Wednesday, December 29, 2010

Strata Various - Best in Brunch

I once joked with another holiday season baby that we should write a book called “The Yule Tide Birthday – Buy This Book AND SOMETHING ELSE”. As a kid, I hated the dual occasion present. Now I’m much more mature. (I’ll wait ‘til you finish coughing.)

When my friend Don seemed particularly bummed out at our mutual birthday season, I suggested I host him a brunch with guests and menu of his choosing. Now I’m the daughter of a woman who maintains that chocolate is a vegetable (and that she needs her five a day), but even I thought French toast followed by chocolate cake might be edging into too sweet. Plus, I worried about getting everyone served promptly . . . the answer came to me in layers.

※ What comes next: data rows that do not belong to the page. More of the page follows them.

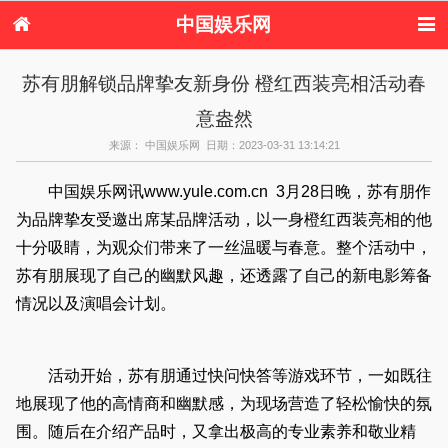
中国娱乐网
首页
新闻
女性
内地娱乐
苏有朋解锁品牌挚友新身份 橙红西装亮相活动春
港台娱乐
日本娱乐
韩国娱乐
欧美娱乐
意盎然
体育花边
音乐新闻
影视新闻
内地明星八卦
港台明星八卦
日本韩国明星
欧美明星八卦
娱乐评论
来源： 中国娱乐网 日期：2023-03-31 13:14:21
八卦
中国娱乐网讯www.yule.com.cn 3月28日晚，苏有朋作
为品牌挚友受邀出席某品牌活动，以一身橙红西装亮相的他
十分吸睛，为观众们带来了一丝温暖与春意。整个活动中，
苏有朋展现了自己的幽默风趣，还透露了自己的新电影筹备
情况以及演唱会计划。
活动开始，苏有朋通过快问快答等游戏环节，一如既往
地展现了他的高情商和幽默感，为现场营造了轻松愉快的氛
围。随后在介绍产品时，又拿出极高的专业素养和敬业精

Stratas were an ideal solution because they could be made the day before and meant we’d all eat at the same time. Stratas are a variation on a quiche and bread pudding. I used my own pain de mie (see Square Loaf in a Round Hole, April 12, 2010), because I’d found it was ideal for French toast in individual servings. The bread is toasted dry in a low oven for about half an hour, then soaked overnight in a mixture of egg-milk or cream-seasonings and possibly cheese. I did two, the French toast strata was topped with brown sugar, cinnamon and pecans; and, just in case not everyone felt up to unremitting sweet, I made an egg, sausage and cheese strata. These were accompanied by a fruit salad and a green salad. The cake, which I have now made for Marion, Naomi and Don’s birthday is a chocolate pound cake layered with a milk chocolate ganache with a hint of cinnamon, covered in a dark chocolate-espresso glaze. No complaints to date.

Wrong, wrong, wrong and reading in 2011
A recent Skeptics in the Pub podcast featured an interview with Kathryn Schulz, author of Being Wrong, Adventures in the Margin of Error. I asked for it for Christmas, because never having been wrong . . . ararararar . . . it is a fascinating study of our attitudes to being wrong, and perhaps most interestingly why we cling to ideas and beliefs when we know them absolutely to be wrong.

In 2011 I look forward to reading the rest of the Inspector Montalbano series, The Return of History by Robert Kagan, Simon Gray’s The Last Cigarette, his final book in the Smoking Diaries, and many more of the many books that line my bedroom. They provide R value only in the sense they insulate me from life’s chaos.

In 2011 may you read many wonderful things, eat many wonderful things, may you recognize your wrongs, forgive and be forgiven.